Exercise training programs have emerged as a useful therapeutic regimen for the management of diabetes mellitus. Primary effects include the development of aerobic and resistance exercise programs which have been shown to decrease the incidence of NIDDM. Secondary effects include the ability of aerobic and resistance training to help in the control of diabetes. There is accumulating evidence that combined aerobic and resistance exercise training is more effective than either model alone.

It is important to be aware of Hyperglycaemia, caused by a lack of glucose control, and Hypoglycaemia, caused by taking too much insulin or glucose-lowering drugs. Contra-indications to exercise are blood glucose levels >250mg/dl and <100mg/dl. Active diabetic retinopathy means no strenuous activity (jogging, stepping). Significant peripheral neuropathy is an indication to limit weight-bearing exercise. Patient who have difficulty with thermoregulation should avoid exercise in extreme environments and be vigilant about adequate hydration. Dehydration can have an effect on blood glucose levels (e.g. 500ml of fluid consumed 2hr pre-exercise). A standard recommendation for diabetic patients is that exercise induces a proper warm-up and cool-down period. A warm-up should consist of 5-10mins of aerobic activity at a low-intensity level.

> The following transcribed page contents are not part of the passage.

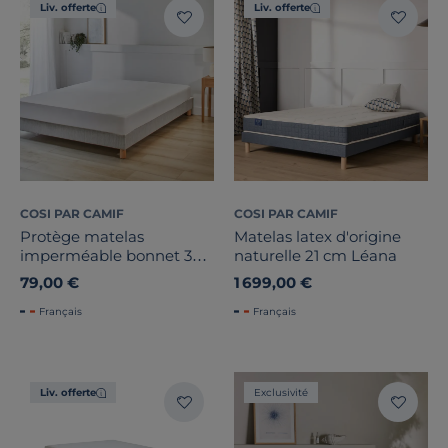
Liv. offerte
Liv. offerte
COSI PAR CAMIF
COSI PAR CAMIF
Protège matelas
Matelas latex d'origine
imperméable bonnet 30
naturelle 21 cm Léana
cm Fernand
79,00 €
1 699,00 €
Français
Français
Liv. offerte
Exclusivité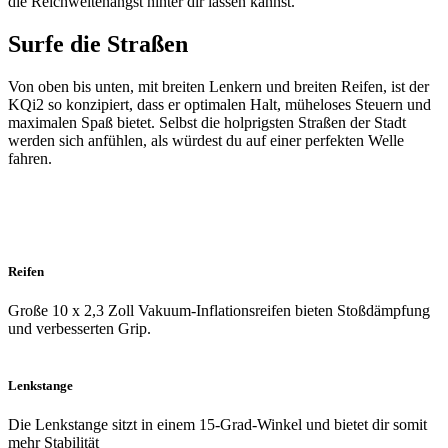
die Reichweitenangst hinter dir lassen kannst.
Surfe die Straßen
Von oben bis unten, mit breiten Lenkern und breiten Reifen, ist der
KQi2 so konzipiert, dass er optimalen Halt, müheloses Steuern und
maximalen Spaß bietet. Selbst die holprigsten Straßen der Stadt
werden sich anfühlen, als würdest du auf einer perfekten Welle
fahren.
Reifen
Große 10 x 2,3 Zoll Vakuum-Inflationsreifen bieten Stoßdämpfung
und verbesserten Grip.
Lenkstange
Die Lenkstange sitzt in einem 15-Grad-Winkel und bietet dir somit
mehr Stabilität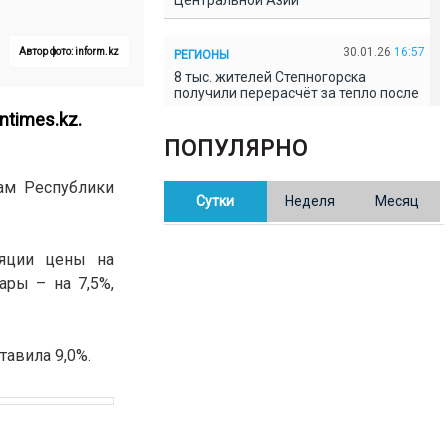
Центральной Азии
30.01.26
16:57
Автор фото: inform.kz
РЕГИОНЫ
8 тыс. жителей Степногорска
получили перерасчёт за тепло после
проверки прокуратуры
ntimes.kz.
ПОПУЛЯРНО
30.01.26
16:35
ОБЩЕСТВО
ам Республики
В Казахстане готовят новую
Сутки
Неделя
Месяц
редакцию Конституции: меняется
84% текста
ляции цены на
30.01.26
16:13
ОБЩЕСТВО
ры – на 7,5%,
Прокуроры в Павлодарской области
выявили хищения и незаконное
использование спортобъектов
тавила 9,0%.
30.01.26
15:31
РЕГИОНЫ
Учительница из Актобе продавала
баллы ЕНТ по 7 тыс. тенге за балл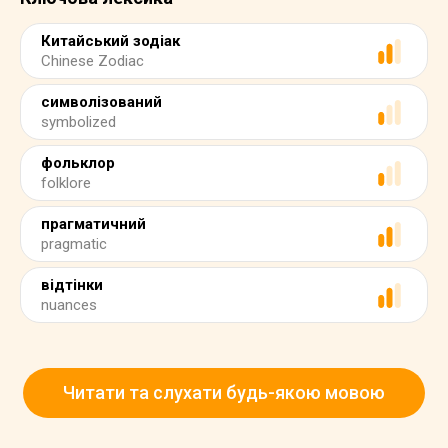
Китайський зодіак
Chinese Zodiac
символізований
symbolized
фольклор
folklore
прагматичний
pragmatic
відтінки
nuances
Читати та слухати будь-якою мовою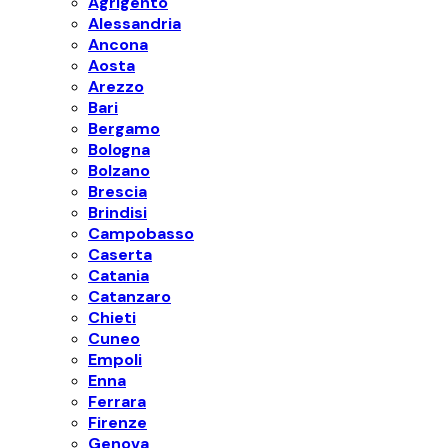
Agrigento
Alessandria
Ancona
Aosta
Arezzo
Bari
Bergamo
Bologna
Bolzano
Brescia
Brindisi
Campobasso
Caserta
Catania
Catanzaro
Chieti
Cuneo
Empoli
Enna
Ferrara
Firenze
Genova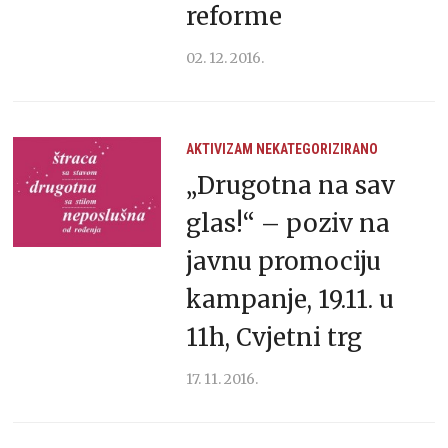
reforme
02. 12. 2016.
AKTIVIZAM
NEKATEGORIZIRANO
„Drugotna na sav
glas!“ – poziv na
javnu promociju
kampanje, 19.11. u
11h, Cvjetni trg
17. 11. 2016.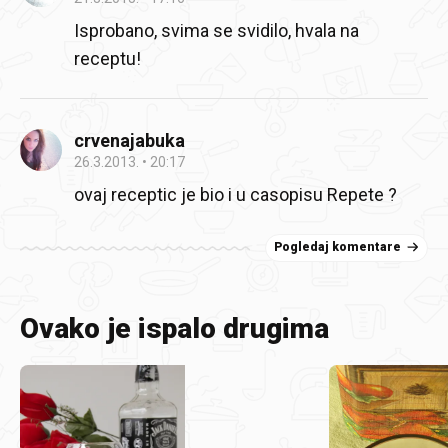
Isprobano, svima se svidilo, hvala na
receptu!
crvenajabuka
26.3.2013.
20:17
ovaj receptic je bio i u casopisu Repete ?
Pogledaj komentare
Ovako je ispalo drugima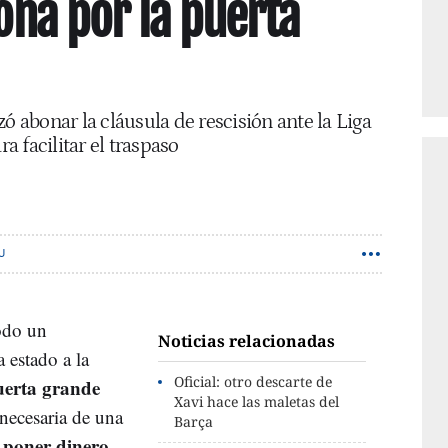
rona por la puerta
ó abonar la cláusula de rescisión ante la Liga
ra facilitar el traspaso
U
odo un
Noticias relacionadas
 estado a la
Oficial: otro descarte de
uerta grande
Xavi hace las maletas del
 necesaria de una
Barça
 poner dinero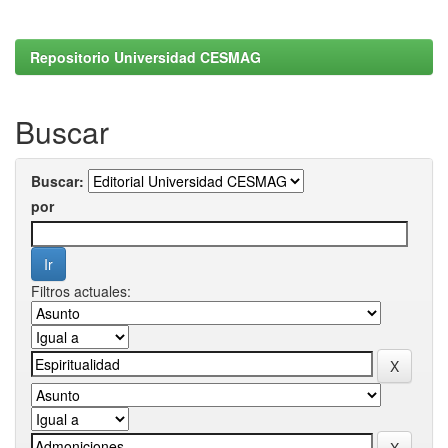
Repositorio Universidad CESMAG
Buscar
Buscar:
por
Filtros actuales: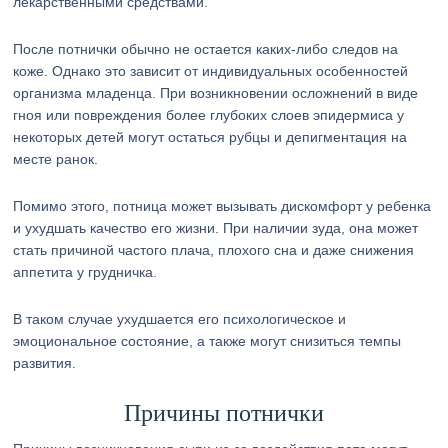
лекарственными средствами.
После потнички обычно не остается каких-либо следов на
коже. Однако это зависит от индивидуальных особенностей
организма младенца. При возникновении осложнений в виде
гноя или повреждения более глубоких слоев эпидермиса у
некоторых детей могут остаться рубцы и депигментация на
месте ранок.
Помимо этого, потница может вызывать дискомфорт у ребенка
и ухудшать качество его жизни. При наличии зуда, она может
стать причиной частого плача, плохого сна и даже снижения
аппетита у грудничка.
В таком случае ухудшается его психологическое и
эмоциональное состояние, а также могут снизиться темпы
развития.
Причины потнички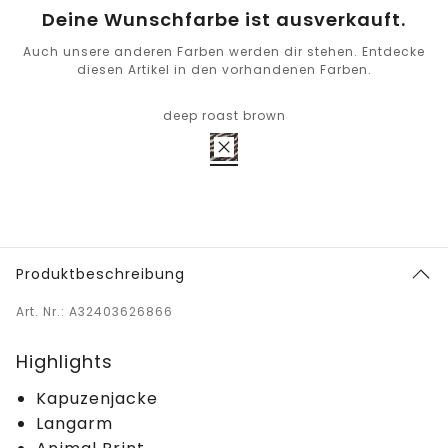
Deine Wunschfarbe ist ausverkauft.
Auch unsere anderen Farben werden dir stehen. Entdecke
diesen Artikel in den vorhandenen Farben.
deep roast brown
Produktbeschreibung
Art. Nr.: A32403626866
Highlights
Kapuzenjacke
Langarm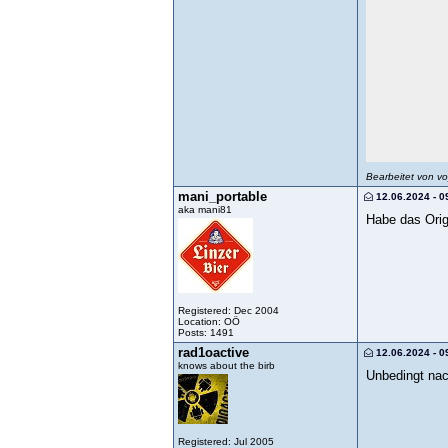
Bearbeitet von v
mani_portable
12.06.2024 - 0
aka mani81
Habe das Orig
Registered: Dec 2004
Location: OÖ
Posts: 1491
rad1oactive
12.06.2024 - 0
knows about the birb
Unbedingt nach
Registered: Jul 2005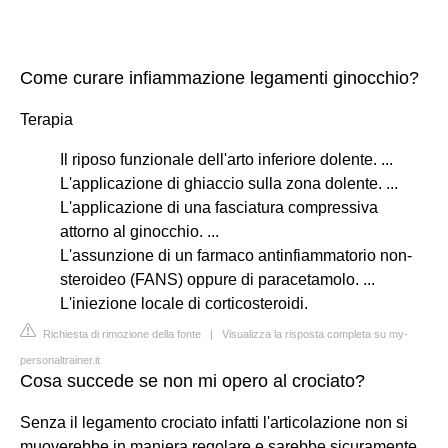
Come curare infiammazione legamenti ginocchio?
Terapia
Il riposo funzionale dell'arto inferiore dolente. ...
L'applicazione di ghiaccio sulla zona dolente. ...
L'applicazione di una fasciatura compressiva
attorno al ginocchio. ...
L'assunzione di un farmaco antinfiammatorio non-
steroideo (FANS) oppure di paracetamolo. ...
L'iniezione locale di corticosteroidi.
Richiesta di rimozione della fonte
|
Visualizza la risposta completa su my-
personaltrainer.it
Cosa succede se non mi opero al crociato?
Senza il legamento crociato infatti l'articolazione non si
muoverebbe in maniera regolare e sarebbe sicuramente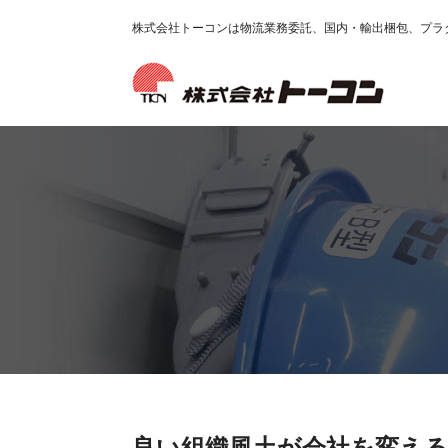
株式会社トーコンは物流業務委託、国内・輸出梱包、プラ
良い組織風土が会社を変える！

A combination of aerobic and strengthening exercises should be recommended. But precautionary measures for exercise involving the feet are essential for many patients with diabetes. The overall aim of exercise prescription, as mentioned above, is to achieve the ACSM guidelines for healthy sedentary individuals. A diabetes identification bracelet or shoe tag should be clearly visible when exercising.

Does diabetes affect physical activity?

Physical activity does carry some potential health risks for people with diabetes, including acute complications like cardiac events, hypoglycemia, and hyperglycemia. In low- and moderate-intensity activity undertaken by adults with type 2 diabetes, the risk of exercise-induced adverse events is low.

What is the relationship between physical activity?

Regular physical activity is proven to help prevent and manage noncommunicable diseases such as heart disease, stroke, diabetes and several cancers. It also helps prevent hypertension, maintain healthy body weight and can improve mental health, quality of life and well-being.

What is the relationship between exercise and insulin needs?

Physical activity can lower your blood sugar up to 24 hours or more after your workout by making your body more sensitive to insulin. Become familiar with how your blood sugar responds to exercise. Checking your blood sugar level more often before and after exercise can help you see the benefits of activity.